The bench observed that there are sound reasons for not entertaining a petition before a writ court, where the relief being prayed for can be sought from a statutorily established forum. "If the writ courts routinely grant reliefs—which could have been sought from an alternate forum established by the way a statute—the court, in effect, obviates the will of the Parliament."
 
Rejecting an argument by Mr Saraf, the bench says, "...the principal debt persists and has never been extinguished.
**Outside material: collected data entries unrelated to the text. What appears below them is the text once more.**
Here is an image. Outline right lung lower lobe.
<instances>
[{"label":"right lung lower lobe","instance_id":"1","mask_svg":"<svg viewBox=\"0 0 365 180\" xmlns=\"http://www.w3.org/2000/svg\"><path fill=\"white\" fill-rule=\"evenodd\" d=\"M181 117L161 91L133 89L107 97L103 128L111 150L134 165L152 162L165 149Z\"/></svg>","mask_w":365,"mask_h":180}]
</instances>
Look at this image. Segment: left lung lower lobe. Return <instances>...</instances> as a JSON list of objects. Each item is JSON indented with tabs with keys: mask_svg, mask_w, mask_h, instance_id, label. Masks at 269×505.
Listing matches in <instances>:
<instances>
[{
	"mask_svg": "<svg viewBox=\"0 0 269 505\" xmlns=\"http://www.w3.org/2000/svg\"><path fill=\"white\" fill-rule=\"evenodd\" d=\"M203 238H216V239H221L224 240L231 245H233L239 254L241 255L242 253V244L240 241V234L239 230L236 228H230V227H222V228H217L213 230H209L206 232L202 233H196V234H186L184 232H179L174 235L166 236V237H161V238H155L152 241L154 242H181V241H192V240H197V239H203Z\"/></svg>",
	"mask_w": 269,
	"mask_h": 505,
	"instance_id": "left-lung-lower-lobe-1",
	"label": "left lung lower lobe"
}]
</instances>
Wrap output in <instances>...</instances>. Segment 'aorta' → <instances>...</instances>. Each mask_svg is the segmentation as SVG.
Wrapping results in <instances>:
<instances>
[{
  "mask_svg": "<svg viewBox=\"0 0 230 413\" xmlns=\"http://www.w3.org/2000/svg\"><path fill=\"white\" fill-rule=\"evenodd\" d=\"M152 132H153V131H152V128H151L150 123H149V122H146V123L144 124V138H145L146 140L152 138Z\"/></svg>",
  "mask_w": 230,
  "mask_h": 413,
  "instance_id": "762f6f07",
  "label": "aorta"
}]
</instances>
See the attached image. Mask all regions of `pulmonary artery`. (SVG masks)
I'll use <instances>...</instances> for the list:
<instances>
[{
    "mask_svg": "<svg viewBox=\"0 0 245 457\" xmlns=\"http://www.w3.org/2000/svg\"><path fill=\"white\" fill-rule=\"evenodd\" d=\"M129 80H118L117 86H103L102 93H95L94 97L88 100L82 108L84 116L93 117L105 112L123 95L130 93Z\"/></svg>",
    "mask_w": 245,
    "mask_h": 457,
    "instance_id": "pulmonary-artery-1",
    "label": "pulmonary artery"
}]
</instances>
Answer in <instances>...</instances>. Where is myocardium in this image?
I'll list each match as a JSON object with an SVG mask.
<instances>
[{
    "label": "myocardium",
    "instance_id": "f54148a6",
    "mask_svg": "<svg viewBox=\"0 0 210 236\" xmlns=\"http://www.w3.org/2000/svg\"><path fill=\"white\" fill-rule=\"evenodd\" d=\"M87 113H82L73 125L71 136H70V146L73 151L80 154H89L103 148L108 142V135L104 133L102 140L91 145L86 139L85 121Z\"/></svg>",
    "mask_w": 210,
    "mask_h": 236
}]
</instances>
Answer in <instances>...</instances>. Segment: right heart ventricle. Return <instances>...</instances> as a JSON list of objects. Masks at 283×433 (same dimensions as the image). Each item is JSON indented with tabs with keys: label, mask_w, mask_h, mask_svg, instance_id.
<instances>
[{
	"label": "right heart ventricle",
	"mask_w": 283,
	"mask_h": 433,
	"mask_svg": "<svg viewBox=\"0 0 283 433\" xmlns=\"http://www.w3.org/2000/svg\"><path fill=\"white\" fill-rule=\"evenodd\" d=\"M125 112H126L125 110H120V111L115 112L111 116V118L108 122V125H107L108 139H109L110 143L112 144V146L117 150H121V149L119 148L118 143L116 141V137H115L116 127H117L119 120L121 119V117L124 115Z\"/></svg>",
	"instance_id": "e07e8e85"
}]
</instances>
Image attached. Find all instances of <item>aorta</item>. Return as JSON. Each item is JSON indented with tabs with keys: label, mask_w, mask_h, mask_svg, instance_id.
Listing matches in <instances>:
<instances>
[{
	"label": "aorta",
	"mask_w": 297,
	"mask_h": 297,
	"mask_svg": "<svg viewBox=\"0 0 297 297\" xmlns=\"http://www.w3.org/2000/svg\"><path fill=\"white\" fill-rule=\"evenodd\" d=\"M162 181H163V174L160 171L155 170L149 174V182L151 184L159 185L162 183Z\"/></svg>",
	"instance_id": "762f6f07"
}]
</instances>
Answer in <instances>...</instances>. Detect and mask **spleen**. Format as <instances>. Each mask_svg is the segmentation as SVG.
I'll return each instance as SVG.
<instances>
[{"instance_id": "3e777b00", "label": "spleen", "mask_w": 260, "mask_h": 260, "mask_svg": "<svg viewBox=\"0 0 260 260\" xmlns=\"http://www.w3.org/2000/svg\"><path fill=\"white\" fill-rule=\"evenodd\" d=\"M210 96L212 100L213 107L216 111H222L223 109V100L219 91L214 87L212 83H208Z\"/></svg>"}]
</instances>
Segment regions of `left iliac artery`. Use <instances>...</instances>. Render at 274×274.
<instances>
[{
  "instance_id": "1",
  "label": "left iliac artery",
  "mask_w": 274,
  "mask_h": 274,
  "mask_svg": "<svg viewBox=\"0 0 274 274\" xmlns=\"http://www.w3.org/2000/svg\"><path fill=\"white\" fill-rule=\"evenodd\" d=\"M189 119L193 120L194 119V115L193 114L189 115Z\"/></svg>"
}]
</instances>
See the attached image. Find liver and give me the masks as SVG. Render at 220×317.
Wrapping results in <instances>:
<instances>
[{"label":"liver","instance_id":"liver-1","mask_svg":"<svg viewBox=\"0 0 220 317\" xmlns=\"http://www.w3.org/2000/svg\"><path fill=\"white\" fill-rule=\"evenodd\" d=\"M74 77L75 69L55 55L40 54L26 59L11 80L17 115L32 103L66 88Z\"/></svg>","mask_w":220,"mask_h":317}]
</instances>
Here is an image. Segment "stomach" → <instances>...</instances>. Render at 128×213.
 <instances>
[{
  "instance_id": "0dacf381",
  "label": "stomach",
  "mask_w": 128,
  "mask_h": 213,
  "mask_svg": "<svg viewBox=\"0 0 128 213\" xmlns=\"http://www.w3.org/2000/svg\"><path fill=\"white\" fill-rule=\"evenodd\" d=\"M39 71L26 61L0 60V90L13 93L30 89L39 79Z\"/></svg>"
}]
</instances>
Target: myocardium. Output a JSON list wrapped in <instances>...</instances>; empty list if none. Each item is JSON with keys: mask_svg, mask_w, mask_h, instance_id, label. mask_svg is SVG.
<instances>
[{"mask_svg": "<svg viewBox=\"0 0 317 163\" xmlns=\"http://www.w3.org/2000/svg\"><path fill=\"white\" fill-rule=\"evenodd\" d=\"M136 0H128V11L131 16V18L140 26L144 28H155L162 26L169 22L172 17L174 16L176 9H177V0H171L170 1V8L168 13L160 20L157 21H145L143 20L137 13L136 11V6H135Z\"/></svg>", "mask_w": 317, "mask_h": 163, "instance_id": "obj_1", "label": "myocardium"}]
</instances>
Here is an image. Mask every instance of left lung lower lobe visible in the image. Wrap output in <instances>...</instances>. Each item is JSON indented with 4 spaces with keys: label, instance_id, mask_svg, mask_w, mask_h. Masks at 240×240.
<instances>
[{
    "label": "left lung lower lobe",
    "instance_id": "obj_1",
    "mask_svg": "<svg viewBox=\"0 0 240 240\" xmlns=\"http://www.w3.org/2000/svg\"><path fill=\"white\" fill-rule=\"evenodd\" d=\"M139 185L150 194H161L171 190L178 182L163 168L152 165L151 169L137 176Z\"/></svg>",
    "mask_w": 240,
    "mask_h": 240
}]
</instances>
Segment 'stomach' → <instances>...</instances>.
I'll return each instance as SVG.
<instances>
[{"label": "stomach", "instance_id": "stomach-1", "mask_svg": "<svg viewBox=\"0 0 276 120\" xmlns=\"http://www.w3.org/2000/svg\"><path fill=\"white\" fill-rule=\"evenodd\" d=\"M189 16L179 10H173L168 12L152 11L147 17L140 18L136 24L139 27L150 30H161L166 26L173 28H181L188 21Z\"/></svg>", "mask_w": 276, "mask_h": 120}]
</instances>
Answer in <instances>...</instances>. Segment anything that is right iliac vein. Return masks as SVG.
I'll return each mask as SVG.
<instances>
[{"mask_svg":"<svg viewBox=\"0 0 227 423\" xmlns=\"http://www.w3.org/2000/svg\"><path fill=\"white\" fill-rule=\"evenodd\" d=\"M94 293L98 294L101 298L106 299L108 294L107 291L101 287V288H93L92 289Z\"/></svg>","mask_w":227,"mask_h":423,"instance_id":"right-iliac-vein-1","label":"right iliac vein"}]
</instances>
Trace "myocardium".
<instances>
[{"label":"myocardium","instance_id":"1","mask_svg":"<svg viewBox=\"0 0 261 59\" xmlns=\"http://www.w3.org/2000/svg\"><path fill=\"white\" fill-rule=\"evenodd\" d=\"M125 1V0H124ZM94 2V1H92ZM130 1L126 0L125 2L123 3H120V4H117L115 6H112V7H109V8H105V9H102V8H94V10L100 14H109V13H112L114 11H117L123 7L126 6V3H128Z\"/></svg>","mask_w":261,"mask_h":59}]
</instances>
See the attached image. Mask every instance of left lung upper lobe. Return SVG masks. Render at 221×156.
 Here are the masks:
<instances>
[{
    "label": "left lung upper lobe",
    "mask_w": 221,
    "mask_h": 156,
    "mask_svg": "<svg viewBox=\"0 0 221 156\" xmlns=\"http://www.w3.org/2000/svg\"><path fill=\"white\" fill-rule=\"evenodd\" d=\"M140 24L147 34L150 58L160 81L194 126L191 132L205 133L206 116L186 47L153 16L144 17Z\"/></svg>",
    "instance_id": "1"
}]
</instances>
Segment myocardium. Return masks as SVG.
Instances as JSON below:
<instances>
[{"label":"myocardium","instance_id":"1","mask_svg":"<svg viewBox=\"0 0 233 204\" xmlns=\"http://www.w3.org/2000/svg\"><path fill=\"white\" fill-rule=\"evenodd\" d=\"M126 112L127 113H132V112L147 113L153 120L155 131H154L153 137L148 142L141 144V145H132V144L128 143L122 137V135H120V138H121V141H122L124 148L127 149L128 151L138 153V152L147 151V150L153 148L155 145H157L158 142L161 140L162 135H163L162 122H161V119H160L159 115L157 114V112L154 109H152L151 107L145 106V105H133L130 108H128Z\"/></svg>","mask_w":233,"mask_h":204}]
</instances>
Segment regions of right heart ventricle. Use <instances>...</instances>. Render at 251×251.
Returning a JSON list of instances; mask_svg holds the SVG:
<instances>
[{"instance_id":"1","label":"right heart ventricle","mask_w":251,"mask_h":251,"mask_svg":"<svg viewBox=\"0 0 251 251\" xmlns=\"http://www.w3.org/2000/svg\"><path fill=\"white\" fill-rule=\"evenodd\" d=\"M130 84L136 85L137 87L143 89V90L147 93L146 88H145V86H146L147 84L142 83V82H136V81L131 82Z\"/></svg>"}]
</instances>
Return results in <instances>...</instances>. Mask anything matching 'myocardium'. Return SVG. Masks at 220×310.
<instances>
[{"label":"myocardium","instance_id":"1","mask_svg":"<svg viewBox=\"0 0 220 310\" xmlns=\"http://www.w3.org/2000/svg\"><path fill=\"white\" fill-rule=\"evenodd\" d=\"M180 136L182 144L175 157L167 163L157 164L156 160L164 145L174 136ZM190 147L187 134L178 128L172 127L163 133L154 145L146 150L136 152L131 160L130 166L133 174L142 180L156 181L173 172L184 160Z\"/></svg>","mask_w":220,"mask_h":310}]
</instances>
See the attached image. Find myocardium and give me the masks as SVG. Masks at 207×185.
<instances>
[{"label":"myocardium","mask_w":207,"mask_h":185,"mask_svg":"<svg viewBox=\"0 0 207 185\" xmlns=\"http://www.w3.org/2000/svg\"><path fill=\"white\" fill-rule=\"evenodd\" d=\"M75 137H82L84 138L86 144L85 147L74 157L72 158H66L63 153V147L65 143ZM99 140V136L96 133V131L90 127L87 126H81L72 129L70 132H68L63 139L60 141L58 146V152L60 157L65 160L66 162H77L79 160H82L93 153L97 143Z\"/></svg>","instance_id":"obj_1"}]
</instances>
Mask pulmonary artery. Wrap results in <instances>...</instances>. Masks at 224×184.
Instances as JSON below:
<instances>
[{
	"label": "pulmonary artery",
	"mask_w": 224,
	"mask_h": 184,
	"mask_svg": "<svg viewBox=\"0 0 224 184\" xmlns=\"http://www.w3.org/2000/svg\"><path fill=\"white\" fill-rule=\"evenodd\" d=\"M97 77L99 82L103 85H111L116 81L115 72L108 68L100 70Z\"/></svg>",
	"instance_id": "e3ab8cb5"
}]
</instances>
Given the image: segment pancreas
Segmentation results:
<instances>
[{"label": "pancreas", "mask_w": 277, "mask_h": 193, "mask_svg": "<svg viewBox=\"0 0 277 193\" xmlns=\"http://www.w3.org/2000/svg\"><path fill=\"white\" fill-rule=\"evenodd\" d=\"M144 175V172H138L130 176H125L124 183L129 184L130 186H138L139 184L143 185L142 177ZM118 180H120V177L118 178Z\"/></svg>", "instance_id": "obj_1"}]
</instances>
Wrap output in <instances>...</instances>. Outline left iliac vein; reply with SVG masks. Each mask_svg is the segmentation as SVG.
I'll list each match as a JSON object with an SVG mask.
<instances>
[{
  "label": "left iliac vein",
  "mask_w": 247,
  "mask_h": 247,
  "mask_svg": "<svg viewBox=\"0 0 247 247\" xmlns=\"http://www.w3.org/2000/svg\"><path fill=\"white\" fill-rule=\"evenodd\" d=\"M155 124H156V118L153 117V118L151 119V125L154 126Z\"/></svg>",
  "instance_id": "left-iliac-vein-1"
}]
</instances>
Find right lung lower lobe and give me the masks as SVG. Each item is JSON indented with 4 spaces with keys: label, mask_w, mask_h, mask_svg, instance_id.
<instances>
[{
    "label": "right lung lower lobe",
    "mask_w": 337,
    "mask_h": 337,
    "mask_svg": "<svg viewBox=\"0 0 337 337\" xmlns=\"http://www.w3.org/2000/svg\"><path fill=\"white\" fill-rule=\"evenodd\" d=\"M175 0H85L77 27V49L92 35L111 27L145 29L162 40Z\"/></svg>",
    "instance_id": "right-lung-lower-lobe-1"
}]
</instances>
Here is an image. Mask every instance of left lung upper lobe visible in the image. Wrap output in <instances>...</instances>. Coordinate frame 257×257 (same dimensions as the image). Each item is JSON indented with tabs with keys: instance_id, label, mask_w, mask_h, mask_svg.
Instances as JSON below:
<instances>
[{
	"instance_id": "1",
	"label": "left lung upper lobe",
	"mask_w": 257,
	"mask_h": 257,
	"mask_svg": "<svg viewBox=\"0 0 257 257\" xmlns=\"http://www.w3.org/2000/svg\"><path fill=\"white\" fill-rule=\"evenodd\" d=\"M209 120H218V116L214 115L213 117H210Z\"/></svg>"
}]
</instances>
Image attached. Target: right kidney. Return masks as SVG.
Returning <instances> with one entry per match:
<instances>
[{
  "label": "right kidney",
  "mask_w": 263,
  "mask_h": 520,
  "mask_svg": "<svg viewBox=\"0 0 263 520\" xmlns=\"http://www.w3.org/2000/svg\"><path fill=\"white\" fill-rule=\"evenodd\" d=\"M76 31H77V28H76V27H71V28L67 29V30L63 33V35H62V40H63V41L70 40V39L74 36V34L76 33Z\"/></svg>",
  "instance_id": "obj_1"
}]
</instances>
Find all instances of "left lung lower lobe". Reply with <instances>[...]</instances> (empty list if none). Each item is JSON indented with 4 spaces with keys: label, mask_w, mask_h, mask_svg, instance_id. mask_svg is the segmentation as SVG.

It is, therefore, the case that the assignee can recover the unrecovered part of the debt from FACOR Power, i.e., the principal borrower, and the respondent, in the instant petition, is also attempting to recover the unrecovered part of the debt."
 
Mr Saraf also argued that since the personal guarantees were specifically excluded from the resolution plan and the assignment agreement, REC can proceed to enforce the guarantee given by the petitioner to the creditor.
 
Delhi HC noted that the contention of Mr Saraf is not that the resolution plan and the assignment agreement needs to be re-written so as to include the personal guarantee, but rather it is that the legal effect of the underlying debt being assigned while retaining the personal guarantee, is that the creditor, i.e., REC, cannot enforce the guarantee.
 
Further, REC has merely issued a demand notice to comply with the statutory requirement of Section 95 of the IBC. This notice was issued by REC to enable Mr Saraf to agitate before NCLT that there is a debt that the petitioner owes to the lender.
 
"In a petition praying for a writ of prohibition, where a petitioner is to demonstrate the absence of jurisdiction, the court does not consider it fit, to develop, if at all this is a case for that to take place, an area of private contractual law, and then to use that development in order to establish a want of jurisdiction on the part of the respondent," justice Kaurav says, while dismissing the petition filed by Mr Saraf.